Eurozone finance ministers met Monday to defuse a bitter rift between top EU and IMF officials over how strictly to hold Greece to the ambitious reform commitments made as part of its bailout.
The eurozone 19 ministers are meeting in Brussels just as EU leaders and Turkey hold talks next door to discuss the refugee crisis, in which Greece is also a sensitive focal point.
Jeroen Dijsselbloem, the head of the Eurogroup of eurozone finance ministers, warned against Greece driving a wedge between the Europeans and the IMF over the scale of the required reforms.
“Let me make quite clear that we need credible, sustainable pension reforms and the budget needs to be on track,” said Dijsselbloem, who is also Dutch finance minister.
“That is not something that only concerns the IMF, it is something that concerns all the institutions and the Eurogroup,” he said.
The conflict pits the Washington-based IMF against the European administrators of the bailout programme: these include the EU’s rescue fund the European Stability Mechanism, the European Central Bank and the European Commission.
The institutions are clashing over their assessment of the current state of the Greek economy, with the IMF worried that estimates drawn up by the EU and Greece do not add up.
“The institutions have to show that they share the same point of view,” said Pierre Moscovici, the European Economic Affairs Commissioner, as he arrived for the talks, referring to the organistaions that oversee Greece’s bailout.
Greek Prime Minister Alexis Tsipras on Sunday accused the IMF of employing “stalling tactics” and “arbitrary” estimates to delay a reforms review crucial to unlock further bailout cash.
The leftist PM said the global lender was bent on unfair cuts that failed to take into account the improved performance of Greece’s economy.
The IMF has yet to officially sign onto the third bailout of Greece and is making its participation conditional on the fact that no ground is yielded on the reforms needed by Athens, especially on pensions.

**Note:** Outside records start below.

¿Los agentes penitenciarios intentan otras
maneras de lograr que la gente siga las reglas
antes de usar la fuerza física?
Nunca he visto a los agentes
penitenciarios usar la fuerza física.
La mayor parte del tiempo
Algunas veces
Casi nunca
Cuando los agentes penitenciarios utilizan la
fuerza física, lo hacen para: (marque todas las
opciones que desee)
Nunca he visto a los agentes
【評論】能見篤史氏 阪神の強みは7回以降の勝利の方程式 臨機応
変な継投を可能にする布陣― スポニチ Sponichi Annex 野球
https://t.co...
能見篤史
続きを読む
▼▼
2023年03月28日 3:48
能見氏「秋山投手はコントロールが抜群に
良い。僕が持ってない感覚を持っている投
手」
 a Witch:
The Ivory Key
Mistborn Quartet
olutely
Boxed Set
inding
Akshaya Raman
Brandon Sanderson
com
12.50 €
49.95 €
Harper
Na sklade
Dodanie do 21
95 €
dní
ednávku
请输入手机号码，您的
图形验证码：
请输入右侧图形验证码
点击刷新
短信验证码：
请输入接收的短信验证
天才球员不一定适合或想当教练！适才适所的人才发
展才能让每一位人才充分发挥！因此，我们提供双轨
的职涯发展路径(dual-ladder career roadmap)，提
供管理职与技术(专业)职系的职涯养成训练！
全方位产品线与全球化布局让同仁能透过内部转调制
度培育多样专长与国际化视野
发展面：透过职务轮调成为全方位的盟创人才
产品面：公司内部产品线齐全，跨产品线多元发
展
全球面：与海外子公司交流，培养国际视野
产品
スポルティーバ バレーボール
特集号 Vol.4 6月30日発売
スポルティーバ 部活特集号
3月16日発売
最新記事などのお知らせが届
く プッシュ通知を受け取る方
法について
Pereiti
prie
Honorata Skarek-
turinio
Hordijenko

But the negotiations with the Christine Lagarde-led institution are complicated by the fact the IMF also encourages debt relief for Athens, a measure that most eurozone countries are loath to accept, especially powerful Germany.
This opposition however puts Berlin in an uncomfortable position as Chancellor Angela Merkel needs Greece’ support to ease the refugee crisis, with tens of thousands of asylum seekers near the Greek borders hoping to make their way to Germany.